Wednesday, December 19, 2012

Exposure to Blood: Treatment for the Exposure

Is vaccine or treatment available to prevent infections with blood-borne pathogens?


As mentioned above, hepatitis B vaccine has been available since 1982 to prevent HBV infection. All healthcare personnel who have a reasonable chance of exposure to blood or body fluids should receive hepatitis B vaccine. Vaccination ideally should occur during the healthcare worker's training period. Workers should be tested 1-2 months after the vaccine series is complete to make sure that vaccination has provided immunity to HBV infection. Hepatitis B immune globulin (HBIG) alone or in combination with vaccine (if not previously vaccinated) is effective in preventing HBV infection after an exposure. The decision to begin treatment is based on several factors, such as:
  • Whether the source individual is positive for hepatitis B surface antigen
  • Whether you have been vaccinated
  • Whether the vaccine provided you immunity


There is no vaccine against hepatitis C and no treatment after an exposure that will prevent infection. Neither immune globulin nor antiviral therapy is recommended after exposure. For these reasons, following recommended infection control practices to prevent percutaneous injuries is imperative.
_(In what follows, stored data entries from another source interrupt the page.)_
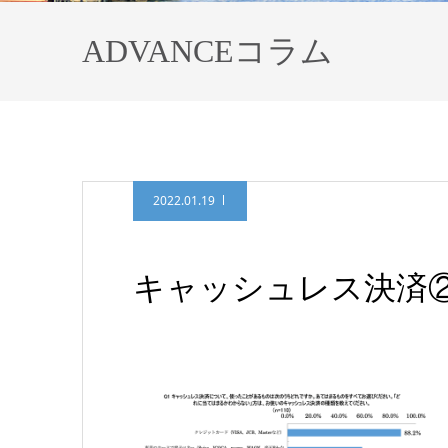
ADVANCEコラム
2022.01.19
キャッシュレス決済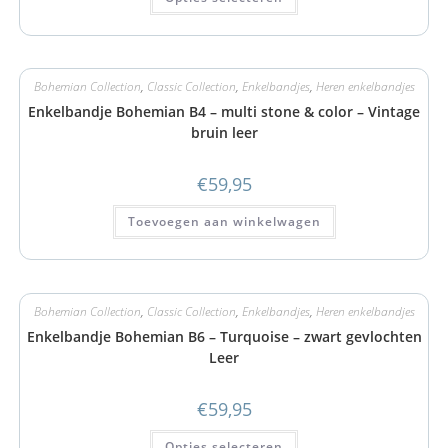
Bohemian Collection
,
Classic Collection
,
Enkelbandjes
,
Heren enkelbandjes
Enkelbandje Bohemian B4 – multi stone & color – Vintage
bruin leer
€
59,95
Toevoegen aan winkelwagen
Bohemian Collection
,
Classic Collection
,
Enkelbandjes
,
Heren enkelbandjes
Enkelbandje Bohemian B6 – Turquoise – zwart gevlochten
Leer
€
59,95
Opties selecteren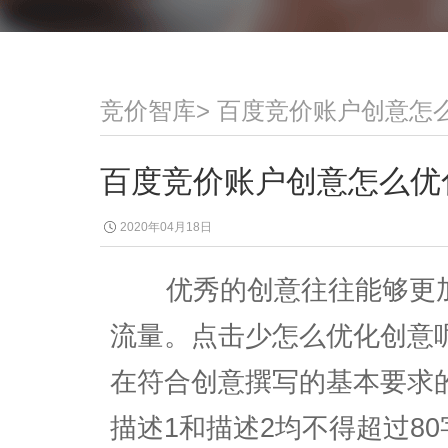
竞价智库
>
百度竞价账户创意怎
百度竞价账户创意怎么优
2020年04月18日
优秀的创意往往能够更加
流量。点击少怎么优化创意
在符合创意撰写的基本要求的
描述1和描述2均不得超过8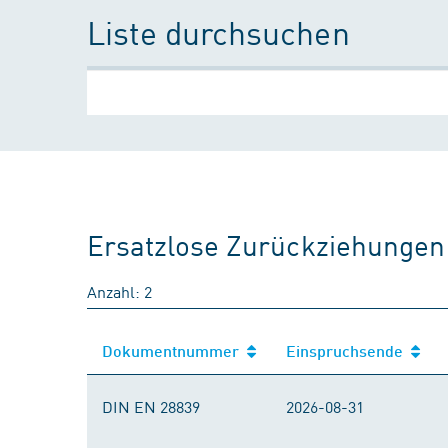
Liste durchsuchen
Ersatzlose Zurückziehungen
Anzahl: 2
Dokumentnummer
Einspruchsende
DIN EN 28839
2026-08-31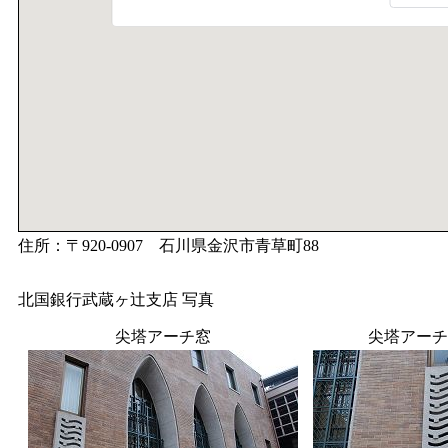
住所：〒920-0907 石川県金沢市青草町88
北国銀行武蔵ヶ辻支店 写真
尖塔アーチ窓
尖塔アーチ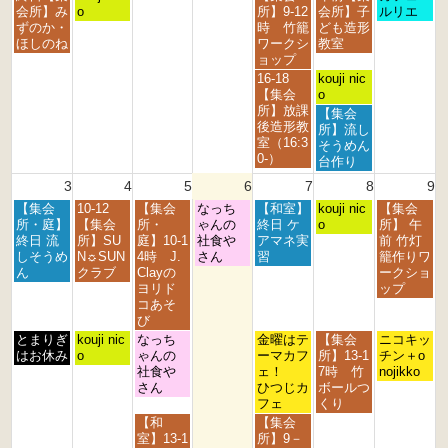
t
t
t
t
s
t
d
曜
曜
曜
曜
曜
会所】み
o
所】9-12
会所】子
ルリエ
h
h
h
h
t
2
2
日,
日,
日,
日,
日,
ずのか・
時 竹籠
ども造形
2
2
2
2
2
0
0
7
7
7
8
8
ほしのね
ワークシ
教室
0
0
0
0
0
2
2
月
月
月
月
月
ョップ
2
2
2
2
2
6
6
2
2
3
1
2
金
土
16-18
kouji nic
6
6
6
6
6
7
8
1
s
n
曜
曜
【集会
o
t
t
s
t
d
日,
日,
所】放課
土
【集会
h
h
t
2
2
7
8
後造形教
曜
所】流し
2
2
2
0
0
月
月
室（16:3
日,
そうめん
0
0
0
2
2
3
1
0-）
8
台作り
2
2
2
6
6
1
s
月
3
4
5
6
7
8
9
6
6
6
s
t
1
t
2
月
火
水
木
金
土
日
【集会
10-12
【集会
なっち
【和室】
s
kouji nic
【集会
2
0
曜
曜
曜
曜
曜
曜
曜
所・庭】
【集会
所・
ゃんの
終日 ケ
t
o
所】 午
0
2
日,
日,
日,
日,
日,
日,
日,
終日 流
所】SU
庭】10-1
社食や
アマネ実
2
前 竹灯
2
6
8
8
8
8
8
8
8
しそうめ
N☼SUN
4時 J.
さん
習
0
籠作りワ
6
月
月
月
月
月
月
月
ん
クラブ
Clayの
2
ークショ
3
4
5
6
7
8
9
ヨリド
6
ップ
r
t
t
t
t
t
t
コあそ
d
h
h
h
h
h
h
び
2
2
2
2
2
2
2
月
火
水
金
土
日
とまりぎ
kouji nic
なっち
金曜はテ
【集会
ニコキッ
0
0
0
0
0
0
0
曜
曜
曜
曜
曜
曜
はお休み
o
ゃんの
ーマカフ
所】13-1
チン＋o
2
2
2
2
2
2
2
日,
日,
日,
日,
日,
日,
社食や
ェ！
7時 竹
nojikko
6
6
6
6
6
6
6
8
8
8
8
8
8
さん
ひつじカ
ボールつ
月
月
月
月
月
月
フェ
くり
3
4
5
7
8
9
水
金
【和
【集会
r
t
t
t
t
t
曜
曜
室】13-1
所】9－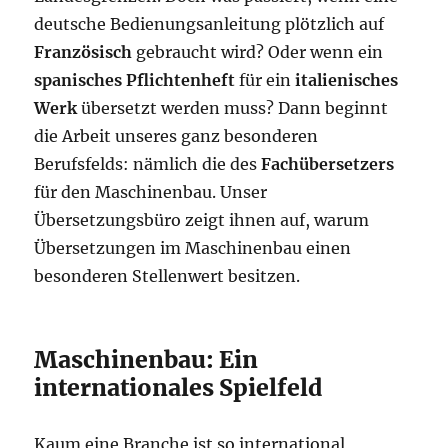
deutsche Bedienungsanleitung plötzlich auf
Französisch
gebraucht wird? Oder wenn ein
spanisches Pflichtenheft
für ein
italienisches
Werk
übersetzt werden muss? Dann beginnt
die Arbeit unseres ganz besonderen
Berufsfelds: nämlich die des
Fachübersetzers
für den Maschinenbau. Unser
Übersetzungsbüro zeigt ihnen auf, warum
Übersetzungen im Maschinenbau einen
besonderen Stellenwert besitzen.
Maschinenbau: Ein
internationales Spielfeld
Kaum eine Branche ist so international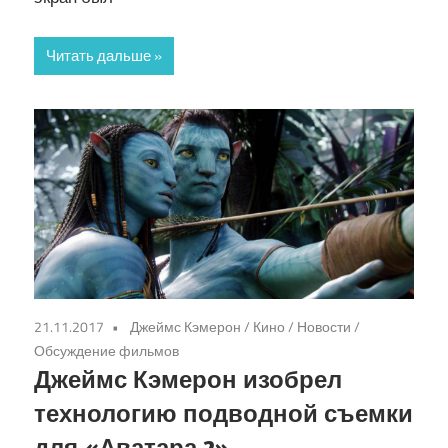
Читать дальше
21.11.2017
Джеймс Кэмерон
/
Кино
/
Новости
/
Обсуждение фильмов
Джеймс Кэмерон изобрел
технологию подводной съемки
для «Аватара 2»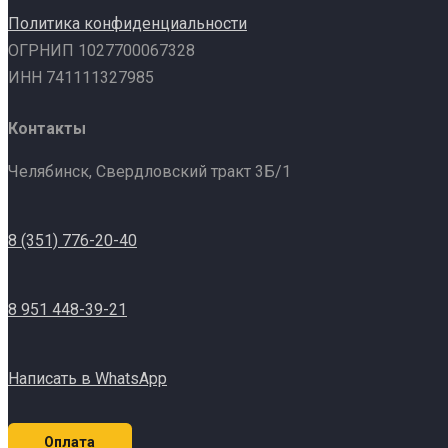
Политика конфиденциальности
ОГРНИП 1027700067328
ИНН 741111327985
Контакты
Челябинск, Свердловский тракт 3Б/1
8 (351) 776-20-40
8 951 448-39-21
Написать в WhatsApp
Оплата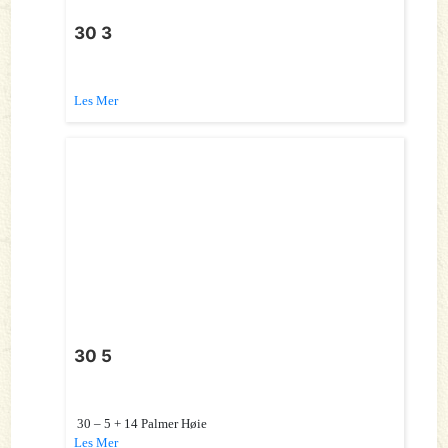
30 3
Les Mer
30 5
30 – 5 + 14 Palmer Høie
Les Mer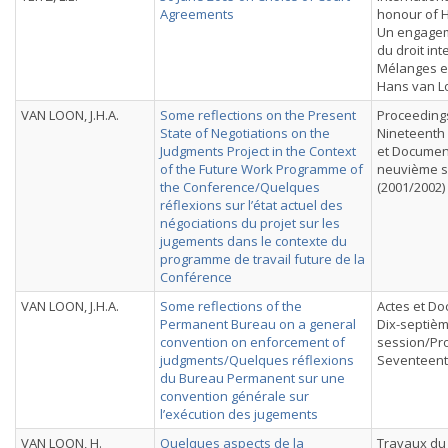
Agreements
honour of 
Un engagem
du droit int
Mélanges e
Hans van L
VAN LOON, J.H.A.
Some reflections on the Present
Proceedings
State of Negotiations on the
Nineteenth 
Judgments Project in the Context
et Document
of the Future Work Programme of
neuvième s
the Conference/Quelques
(2001/2002)
réflexions sur l’état actuel des
négociations du projet sur les
jugements dans le contexte du
programme de travail future de la
Conférence
VAN LOON, J.H.A.
Some reflections of the
Actes et Do
Permanent Bureau on a general
Dix-septiè
convention on enforcement of
session/Pr
judgments/Quelques réflexions
Seventeent
du Bureau Permanent sur une
convention générale sur
l’exécution des jugements
VAN LOON, H.
Quelques aspects de la
Travaux du 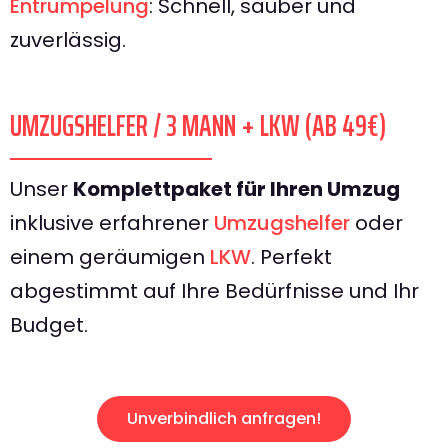
Entrümpelung
: Schnell, sauber und
zuverlässig.
UMZUGSHELFER / 3 MANN + LKW (AB 49€)
Unser
Komplettpaket für Ihren Umzug
inklusive erfahrener
Umzugshelfer
oder
einem geräumigen
LKW
. Perfekt
abgestimmt auf Ihre Bedürfnisse und Ihr
Budget.
Unverbindlich anfragen!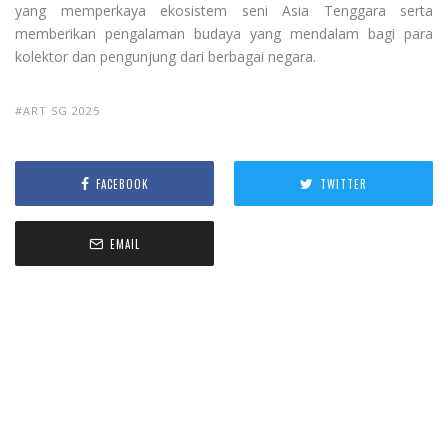
yang memperkaya ekosistem seni Asia Tenggara serta
memberikan pengalaman budaya yang mendalam bagi para
kolektor dan pengunjung dari berbagai negara.
ART SG 2025
FACEBOOK
TWITTER
EMAIL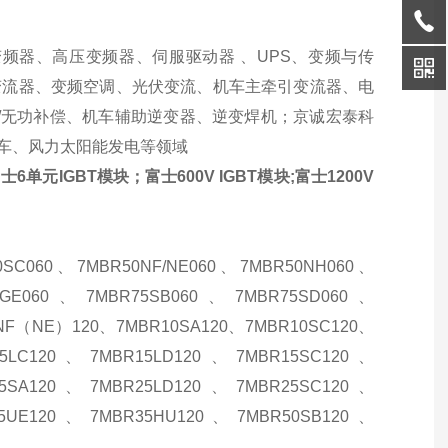
频器、高压变频器、伺服驱动器 、UPS、变频与传
电变流器、变频空调、光伏变流、机车主牵引变流器、电
波/无功补偿、机车辅助逆变器、逆变焊机；京诚宏泰科
动汽车、风力太阳能发电等领域
6单元IGBT模块；富士600V IGBT模块;富士1200V
0SC060、7MBR50NF/NE060、7MBR50NH060、
5GE060、7MBR75SB060、7MBR75SD060、
0NF（NE）120、7MBR10SA120、7MBR10SC120、
5LC120、7MBR15LD120、7MBR15SC120、
5SA120、7MBR25LD120、7MBR25SC120、
5UE120、7MBR35HU120、7MBR50SB120、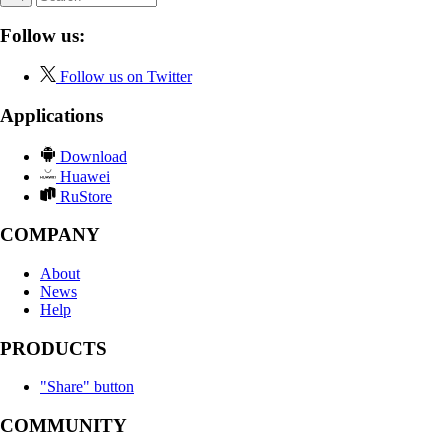
Follow us:
Follow us on Twitter
Applications
Download
Huawei
RuStore
COMPANY
About
News
Help
PRODUCTS
"Share" button
COMMUNITY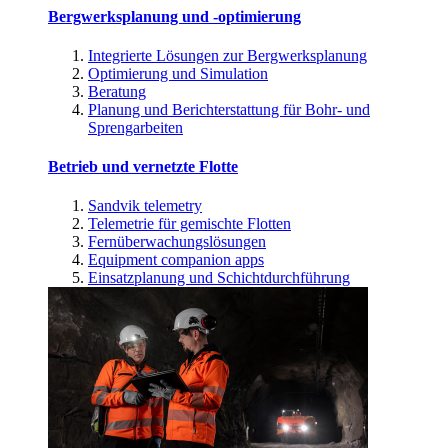
Bergwerksplanung und -optimierung
Integrierte Lösungen zur Bergwerksplanung
Optimierung und Simulation
Beratung
Planung und Berichterstattung für Bohr- und
Sprengarbeiten
Betrieb und vernetzte Flotte
Sandvik telemetry
Telemetrie für gemischte Flotten
Fernüberwachungslösungen
Equipment companion apps
Einsatzplanung und Schichtdurchführung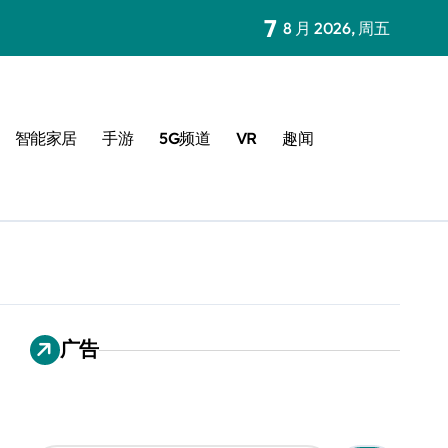
7
8 月 2026, 周五
智能家居
手游
5G频道
VR
趣闻
广告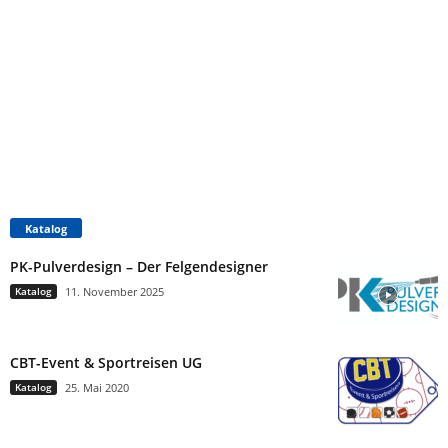
Katalog
PK-Pulverdesign – Der Felgendesigner
Katalog
11. November 2025
CBT-Event & Sportreisen UG
Katalog
25. Mai 2020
There is no vaccine against HIV. However, results from a small number of studies suggest that the use of some antiretroviral drugs after certain occupational exposures may reduce the chance of HIV transmission. Postexposure prophylaxis (PEP) is recommended for certain occupational exposures that pose a risk of transmission. However, for those exposures without risk of HIV infection, PEP is not recommended because the drugs used to prevent infection may have serious side effects. You should discuss the risks and side effects with your healthcare provider before starting PEP for HIV.

How are exposures to blood from an individual whose infection status is unknown handled?


If the source individual cannot be identified or tested, decisions regarding follow-up should be based on the exposure risk and whether the source is likely to be infected with a bloodborne pathogen. Follow-up testing should be available to all personnel who are concerned about possible infection through occupational exposure.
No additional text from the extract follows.